Brazilian TV Suggests Renault Cheated, FIA Investigating


What Happens When Rumors Circulate Regarding Singapore 2008

— Fernando Alonso’s brief resurgence late last season began with a win in the Singapore night race.  The race also saw Ferrari make some serious pit lane errors.  Mainly, though, what is remembered is the quick-thinking pit lane strategy that allowed Alonso to duck into the pits after then teammate Nelson Piquet crashed, but before the safety car came out.  Certainly not the only driver to crash (Felipe Massa spun, Adrian Sutil crashed and brought out another safety car, Kimi Raikkonen crashed), Piquet was widely regarded to have helped Alonso win the race.  Idle speculation ensued as to whether the Renault team requested that Piquet crash, but it was widely believed that they would not actually make that order, nor would a driver willingly crash into a wall.  Also, as Joe Saward (the first News Editor of Bernie Eccelstone’s F1 magazine) mentioned on his blog, “In all probability Piquet just screwed up – he has done that a lot this year.”

Still, this season’s split between Piquet and Renault has been particularly acrimonious, and now, as reported by grandprix.com and F1Fanatic.com, Brazilian TV station Globo and journalist Reginaldo Leme is claiming that they have received evidence that Piquet was, in fact, ordered to crash to help Alonso win, and that the FIA is investigating.  The FIA has confirmed its investigation.
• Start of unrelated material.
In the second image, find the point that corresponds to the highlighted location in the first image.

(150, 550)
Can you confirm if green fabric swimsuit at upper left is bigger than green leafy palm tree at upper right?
This continues the various investigations and punishments handed out to Renault this season (including the Valencia race ban that was overturned), which have inspired Pat Symonds, Renault Executive Director of Engineering, to joke with SPEEDtv’s Peter Windsor on the grid in Valencia that he has purchased an apartment in Paris, right next to the International Court of Appeal.
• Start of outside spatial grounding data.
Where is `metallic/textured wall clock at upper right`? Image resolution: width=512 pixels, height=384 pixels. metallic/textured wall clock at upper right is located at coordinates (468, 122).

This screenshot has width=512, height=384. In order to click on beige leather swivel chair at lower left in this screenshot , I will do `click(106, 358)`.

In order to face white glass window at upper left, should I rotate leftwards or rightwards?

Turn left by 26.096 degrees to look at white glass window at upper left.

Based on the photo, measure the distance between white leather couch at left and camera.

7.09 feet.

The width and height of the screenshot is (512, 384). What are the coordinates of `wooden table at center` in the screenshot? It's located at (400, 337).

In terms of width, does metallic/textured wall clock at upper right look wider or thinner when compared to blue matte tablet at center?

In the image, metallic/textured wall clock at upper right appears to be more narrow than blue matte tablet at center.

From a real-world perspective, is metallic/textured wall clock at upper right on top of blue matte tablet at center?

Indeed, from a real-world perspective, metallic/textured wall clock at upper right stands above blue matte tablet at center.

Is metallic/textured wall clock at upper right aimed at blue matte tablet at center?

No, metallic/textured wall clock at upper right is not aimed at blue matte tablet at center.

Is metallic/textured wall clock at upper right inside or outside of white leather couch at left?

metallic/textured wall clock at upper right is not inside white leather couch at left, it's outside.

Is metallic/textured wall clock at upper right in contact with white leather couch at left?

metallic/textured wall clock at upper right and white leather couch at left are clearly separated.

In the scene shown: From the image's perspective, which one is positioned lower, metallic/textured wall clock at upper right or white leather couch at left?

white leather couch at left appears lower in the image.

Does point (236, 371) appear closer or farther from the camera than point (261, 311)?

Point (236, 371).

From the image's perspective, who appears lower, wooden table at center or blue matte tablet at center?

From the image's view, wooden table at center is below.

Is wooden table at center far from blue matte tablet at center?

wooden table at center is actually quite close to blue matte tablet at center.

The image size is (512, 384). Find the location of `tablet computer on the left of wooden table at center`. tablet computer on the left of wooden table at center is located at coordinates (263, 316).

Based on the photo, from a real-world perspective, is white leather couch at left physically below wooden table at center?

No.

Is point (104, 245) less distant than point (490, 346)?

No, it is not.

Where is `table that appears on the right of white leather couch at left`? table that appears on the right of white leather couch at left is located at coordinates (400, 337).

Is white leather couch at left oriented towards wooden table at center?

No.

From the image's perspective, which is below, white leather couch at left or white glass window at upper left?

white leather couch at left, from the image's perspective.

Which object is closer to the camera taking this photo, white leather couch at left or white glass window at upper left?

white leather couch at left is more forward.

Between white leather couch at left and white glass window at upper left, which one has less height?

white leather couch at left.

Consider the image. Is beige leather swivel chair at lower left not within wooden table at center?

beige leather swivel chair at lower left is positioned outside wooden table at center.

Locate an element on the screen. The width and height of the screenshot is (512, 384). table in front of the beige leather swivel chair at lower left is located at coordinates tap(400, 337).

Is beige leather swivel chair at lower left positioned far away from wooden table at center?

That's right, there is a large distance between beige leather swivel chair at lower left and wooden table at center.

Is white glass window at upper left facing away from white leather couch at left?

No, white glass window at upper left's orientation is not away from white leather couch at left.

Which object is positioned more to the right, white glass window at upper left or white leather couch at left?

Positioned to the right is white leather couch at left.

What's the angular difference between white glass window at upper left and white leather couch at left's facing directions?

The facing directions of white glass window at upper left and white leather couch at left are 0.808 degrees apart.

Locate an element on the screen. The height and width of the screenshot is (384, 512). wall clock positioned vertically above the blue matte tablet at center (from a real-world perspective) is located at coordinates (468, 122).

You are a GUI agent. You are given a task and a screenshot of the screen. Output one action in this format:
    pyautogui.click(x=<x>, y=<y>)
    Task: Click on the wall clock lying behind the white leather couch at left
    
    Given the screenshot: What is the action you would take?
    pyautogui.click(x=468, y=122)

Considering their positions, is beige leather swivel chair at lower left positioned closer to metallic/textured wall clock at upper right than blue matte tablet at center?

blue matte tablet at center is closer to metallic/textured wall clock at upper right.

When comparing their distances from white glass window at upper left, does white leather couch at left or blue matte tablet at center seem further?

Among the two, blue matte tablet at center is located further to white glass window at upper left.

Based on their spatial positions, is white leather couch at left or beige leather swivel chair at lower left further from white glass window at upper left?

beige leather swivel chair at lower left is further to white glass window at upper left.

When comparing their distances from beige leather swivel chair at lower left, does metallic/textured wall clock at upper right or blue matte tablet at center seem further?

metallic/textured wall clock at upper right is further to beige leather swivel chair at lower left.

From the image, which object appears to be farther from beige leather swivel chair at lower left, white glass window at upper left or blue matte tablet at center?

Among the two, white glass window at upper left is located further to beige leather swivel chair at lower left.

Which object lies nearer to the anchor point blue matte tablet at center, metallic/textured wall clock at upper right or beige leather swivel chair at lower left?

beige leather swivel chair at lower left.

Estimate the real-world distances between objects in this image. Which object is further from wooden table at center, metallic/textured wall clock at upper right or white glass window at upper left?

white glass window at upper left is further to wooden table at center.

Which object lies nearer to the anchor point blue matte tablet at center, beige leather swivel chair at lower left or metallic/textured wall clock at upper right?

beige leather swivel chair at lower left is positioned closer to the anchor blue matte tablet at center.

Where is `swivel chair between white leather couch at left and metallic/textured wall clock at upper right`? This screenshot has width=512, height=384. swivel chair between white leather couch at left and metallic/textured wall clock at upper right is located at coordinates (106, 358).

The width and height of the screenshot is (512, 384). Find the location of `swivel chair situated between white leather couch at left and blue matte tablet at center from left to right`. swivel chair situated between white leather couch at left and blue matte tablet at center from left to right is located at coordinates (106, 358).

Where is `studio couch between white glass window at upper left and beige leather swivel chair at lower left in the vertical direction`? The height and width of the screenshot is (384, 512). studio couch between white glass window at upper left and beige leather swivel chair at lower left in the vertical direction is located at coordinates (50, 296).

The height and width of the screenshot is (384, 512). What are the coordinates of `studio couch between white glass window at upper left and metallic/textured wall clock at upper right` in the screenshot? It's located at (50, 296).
It is a most interesting claim, particularly depending on who offered this evidence to Brazilian TV. Presumably, someone involved with or close to Piquet.  Still, one has to wonder if Renault actually made that call, and if they did, if Fernando Alonso aware of the situation.  By his giddy display in the pit lane that night, it would seem as though he felt he won on his own merits, and there are few drivers with the honor the Spaniard has displayed (even assisting the FIA investigation against his team McLaren during the spy situation in 2007).

While the circulation of interesting Formula1 news out of Brazil (especially that involving Brazilian drivers) is generally on point, the entire situation seems to be a little too much, a little too late, particularly when examined with the time delay and generally bad aura surrounding Piquet’s departure from Renault.